Tinha esgotado as desculpas. Ia resignada mas ia. "Então, e quando é que queres ir?" Disse-lhe ele: "A mais velha está a acabar a quarta classe. Breve irá fazer o exame a Resende. A outra está também bem lançada e toda contente por sair daqui. A pequenita vai entrar na escola, entra já em Lisboa. É só deixar nascer o rapaz (intuição de pai), fazemos-lhe o baptizado e vamos embora".

E assim foi. A mais velha lá fez o exame em Resende. Foi com a mãe, manhã cedo, ainda o sol estava a acordar, passou no exame e a prenda foi um queijinho comprado na vila, com um bolo de duas cabeças, comido no monte de Felgueiras. O bébé lá nasceu rapaz, a alegria do pai, foi baptizado, venderam-se as ovelhas e pronto.
Veio o Agosto quente como os Agostos de antigamente. Iriam até à Régua, apanhavam o comboio para o Porto e depois outro para Lisboa. Saíam em Braço de Prata e o bairro era mesmo ali.

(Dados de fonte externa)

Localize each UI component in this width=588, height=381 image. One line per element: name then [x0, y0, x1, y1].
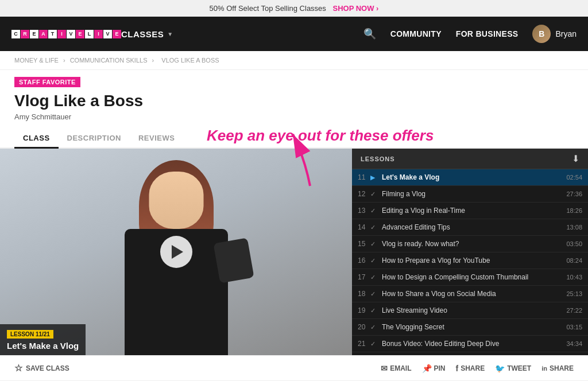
class-instructor: Amy Schmittauer [14, 112, 574, 121]
lesson-label: LESSON 11/21 Let's Make a Vlog [0, 324, 86, 355]
twitter-icon: 🐦 [495, 364, 505, 373]
banner-text: 50% Off Select Top Selling Classes [210, 4, 326, 13]
logo[interactable]: CREATIVELIVE [11, 30, 121, 38]
banner-cta[interactable]: SHOP NOW › [332, 4, 378, 13]
lesson-number: 11 [358, 173, 370, 181]
tabs: CLASS DESCRIPTION REVIEWS [0, 128, 588, 149]
share-actions: ✉ EMAIL 📌 PIN f SHARE 🐦 TWEET in SHARE [381, 364, 574, 373]
top-banner: 50% Off Select Top Selling Classes SHOP … [0, 0, 588, 17]
lesson-row[interactable]: 20 ✓ The Vlogging Secret 03:15 [352, 319, 588, 336]
nav-business[interactable]: FOR BUSINESS [456, 29, 519, 38]
tab-reviews[interactable]: REVIEWS [130, 128, 183, 149]
breadcrumb-item-1[interactable]: MONEY & LIFE [14, 57, 59, 64]
staff-favorite-badge: STAFF FAVORITE [14, 77, 80, 87]
save-class-button[interactable]: ☆ SAVE CLASS [14, 363, 69, 374]
breadcrumb-current: VLOG LIKE A BOSS [161, 57, 219, 64]
pin-share[interactable]: 📌 PIN [422, 364, 446, 373]
search-icon: 🔍 [363, 28, 376, 40]
email-icon: ✉ [381, 364, 388, 373]
lesson-row[interactable]: 15 ✓ Vlog is ready. Now what? 03:50 [352, 236, 588, 252]
lesson-row[interactable]: 18 ✓ How to Share a Vlog on Social Media… [352, 286, 588, 302]
bottom-bar: ☆ SAVE CLASS ✉ EMAIL 📌 PIN f SHARE 🐦 TWE… [0, 355, 588, 381]
lesson-row[interactable]: 21 ✓ Bonus Video: Video Editing Deep Div… [352, 336, 588, 352]
class-title: Vlog Like a Boss [14, 92, 574, 110]
main-content: LESSON 11/21 Let's Make a Vlog LESSONS ⬇… [0, 149, 588, 355]
lessons-list[interactable]: 11 ▶ Let's Make a Vlog 02:54 12 ✓ Filmin… [352, 169, 588, 355]
twitter-share[interactable]: 🐦 TWEET [495, 364, 531, 373]
user-name: Bryan [555, 29, 577, 38]
play-icon: ▶ [370, 174, 378, 181]
facebook-icon: f [456, 364, 459, 373]
lessons-title: LESSONS [361, 155, 395, 162]
video-player[interactable]: LESSON 11/21 Let's Make a Vlog [0, 149, 352, 355]
lesson-badge: LESSON 11/21 [7, 330, 53, 339]
search-button[interactable]: 🔍 [363, 28, 376, 40]
play-icon [172, 245, 183, 259]
breadcrumb-item-2[interactable]: COMMUNICATION SKILLS [70, 57, 148, 64]
class-header: STAFF FAVORITE Vlog Like a Boss Amy Schm… [0, 70, 588, 121]
nav-classes[interactable]: CLASSES ▼ [121, 29, 173, 39]
lesson-name: Let's Make a Vlog [382, 173, 563, 181]
lesson-row[interactable]: 19 ✓ Live Streaming Video 27:22 [352, 302, 588, 319]
logo-chars: CREATIVELIVE [11, 30, 121, 38]
lesson-time: 02:54 [566, 174, 582, 181]
header: CREATIVELIVE CLASSES ▼ 🔍 COMMUNITY FOR B… [0, 17, 588, 51]
lesson-row[interactable]: 16 ✓ How to Prepare a Vlog for YouTube 0… [352, 252, 588, 269]
lesson-row[interactable]: 12 ✓ Filming a Vlog 27:36 [352, 186, 588, 203]
lesson-title-video: Let's Make a Vlog [7, 341, 79, 351]
linkedin-icon: in [541, 365, 547, 372]
download-icon[interactable]: ⬇ [572, 153, 579, 164]
lesson-row[interactable]: 11 ▶ Let's Make a Vlog 02:54 [352, 169, 588, 186]
breadcrumb: MONEY & LIFE › COMMUNICATION SKILLS › VL… [0, 51, 588, 70]
user-area[interactable]: B Bryan [532, 25, 577, 43]
lessons-panel: LESSONS ⬇ 11 ▶ Let's Make a Vlog 02:54 1… [352, 149, 588, 355]
lesson-row[interactable]: 13 ✓ Editing a Vlog in Real-Time 18:26 [352, 203, 588, 219]
lessons-header: LESSONS ⬇ [352, 149, 588, 169]
nav-community[interactable]: COMMUNITY [390, 29, 442, 38]
pin-icon: 📌 [422, 364, 432, 373]
lesson-row[interactable]: 14 ✓ Advanced Editing Tips 13:08 [352, 219, 588, 236]
tab-class[interactable]: CLASS [14, 128, 59, 149]
play-button[interactable] [160, 236, 192, 268]
video-area: LESSON 11/21 Let's Make a Vlog [0, 149, 352, 355]
classes-caret: ▼ [167, 31, 173, 37]
linkedin-share[interactable]: in SHARE [541, 364, 574, 372]
email-share[interactable]: ✉ EMAIL [381, 364, 411, 373]
tab-description[interactable]: DESCRIPTION [59, 128, 130, 149]
facebook-share[interactable]: f SHARE [456, 364, 485, 373]
lesson-row[interactable]: 17 ✓ How to Design a Compelling Custom T… [352, 269, 588, 286]
star-icon: ☆ [14, 363, 22, 374]
avatar: B [532, 25, 551, 43]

Chegou a manhã da partida. Estavam todos nervosos. A mãe chorava; a filha mais velha chorava com ela. O pai foi-se despedir de alguns familiares e amigos; a segunda filha lá foi com ele, toda contente. "Para onde vais?" perguntavam as amigas. "Vou para Lisboa", respondia ela com um sorriso escancarado.

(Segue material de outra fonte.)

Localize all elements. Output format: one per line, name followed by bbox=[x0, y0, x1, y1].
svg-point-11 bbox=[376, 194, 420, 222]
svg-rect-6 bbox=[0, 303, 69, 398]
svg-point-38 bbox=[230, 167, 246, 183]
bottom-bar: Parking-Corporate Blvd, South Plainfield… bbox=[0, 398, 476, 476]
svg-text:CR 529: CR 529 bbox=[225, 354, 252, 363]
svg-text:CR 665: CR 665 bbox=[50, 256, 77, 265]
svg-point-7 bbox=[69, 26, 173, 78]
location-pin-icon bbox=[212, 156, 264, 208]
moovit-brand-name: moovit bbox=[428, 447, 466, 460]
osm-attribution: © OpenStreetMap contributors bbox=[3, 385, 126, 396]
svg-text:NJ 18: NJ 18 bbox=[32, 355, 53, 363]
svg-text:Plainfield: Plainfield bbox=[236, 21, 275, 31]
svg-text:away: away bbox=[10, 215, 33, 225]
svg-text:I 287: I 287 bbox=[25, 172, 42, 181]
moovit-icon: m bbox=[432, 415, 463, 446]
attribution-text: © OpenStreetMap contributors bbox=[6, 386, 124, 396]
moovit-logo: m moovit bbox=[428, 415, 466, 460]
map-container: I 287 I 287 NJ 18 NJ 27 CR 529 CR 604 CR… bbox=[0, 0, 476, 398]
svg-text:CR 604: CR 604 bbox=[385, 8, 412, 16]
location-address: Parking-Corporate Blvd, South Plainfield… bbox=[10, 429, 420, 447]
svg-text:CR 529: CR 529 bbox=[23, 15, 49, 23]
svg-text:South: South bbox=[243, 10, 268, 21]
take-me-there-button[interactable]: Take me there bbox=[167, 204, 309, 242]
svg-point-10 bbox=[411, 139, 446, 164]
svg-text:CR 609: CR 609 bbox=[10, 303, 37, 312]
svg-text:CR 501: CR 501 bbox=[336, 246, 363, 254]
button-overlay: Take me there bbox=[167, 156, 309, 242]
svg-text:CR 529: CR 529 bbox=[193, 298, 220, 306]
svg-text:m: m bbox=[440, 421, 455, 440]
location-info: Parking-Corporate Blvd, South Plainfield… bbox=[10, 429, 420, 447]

Estavam já para sair. "Vai-te despedir da tia Joaquina Padreca", disse a mãe à filha mais velha. Deviam-lhe muito. Sobretudo esta filha que a ajudava em troca de uns feijões e de umas folhas de couve.

Bateu à porta. "Tia Joaquina?" Procurou ela. "Diz, filha", respondeu a velhota. "Olhe, venho cá despedir-me", dizia ela lavada em lágrimas, "Vou para Lisboa". "Ai filha! Vais para Lisboa. Que não te torno a ver. Adeus. Até à eternidade!" E foi. Nunca mais a viu.